Digital Art (Image: Ivan Samkov / Pexels)

Digital Art (Image: Ivan Samkov / Pexels)

Who sells NFTs?

We also mention some cases that have become emblematic about the unrest around TNFs. American youtuber Logan Paul created an art of himself holding Pokémon cards and tokenized. Buyers determined that a stock of three thousand units cost 1 ether (ETH) each; earned more than $ 5 million.

The singer Grimes created a set of digital works of art that were auctioned and, among some of the unique pieces with non-fungible token and others with thousands of copies available, the Canadian artist sold about US $ 6 million in a single event.

Kings of Leon became the first band to record an NFT album. The latest album “When You See Yourself” will be released on all traditional music streams, but will also be available as an NFT on the YellowHeart platform.

The classic meme “Deal With It” was registered as a digital asset and auctioned by the NFT Foundation. With bids on ether. the piece sold for 15 ETH, or $ 22,000.

And if that wasn’t enough, Jack Dorsey, co-founder and CEO of Twitter, tokenized a tweet. The executive’s first post is being auctioned off with an offer of up to $ 2.5 million.

There seems to be no limit to what – even intangible – can be sold in NFT.

Who buys NFTs?

It is evident that anyone can see photos of expensive works on the internet; but it is ownership over them that creates value. With NFTs, you not only have ownership, with blockchain technology you have ownership in a public and transparent way.

Crowded Louvre Museum (Image: Jill Evans / Pexels)

Crowded Louvre Museum (Image: Jill Evans / Pexels)

From speculators who buy the first NFT assets in the hope of valuing, to large cryptocurrency owners who want to “sponsor digital art”, there are all kinds of people interested. And if digital arts were previously criticized for being simple or without appeal, the excitement may bring new names to the market.

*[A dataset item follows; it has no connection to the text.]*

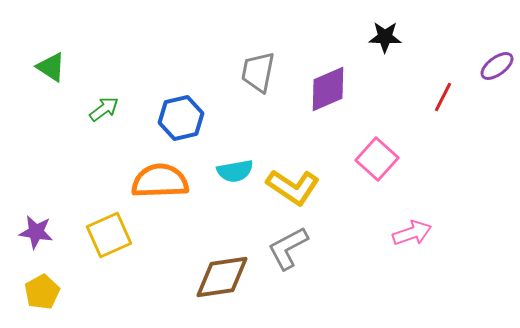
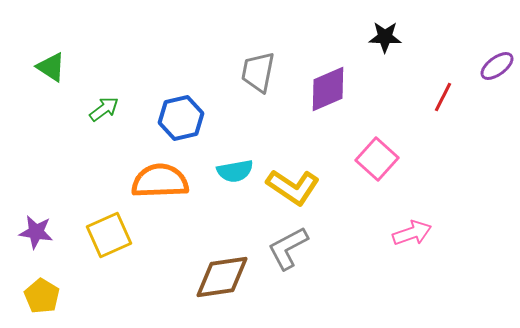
yellow pentagon: moved 4 px down; rotated 12 degrees counterclockwise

As a vinyl collector that I am – one that values ​​limited series, numbered and bootlegs – I remember that the fever around NFTs assets is compounded by two important ingredients: it is a new technology and it is also collectible.

As a technology that has risen in the new decade, naturally, exclusive digital assets will attract the attention of people who already travel in the medium. Another important point is the collectible nature of these assets. I collectors value very limited and exclusive items and this rarity arouses more emotions.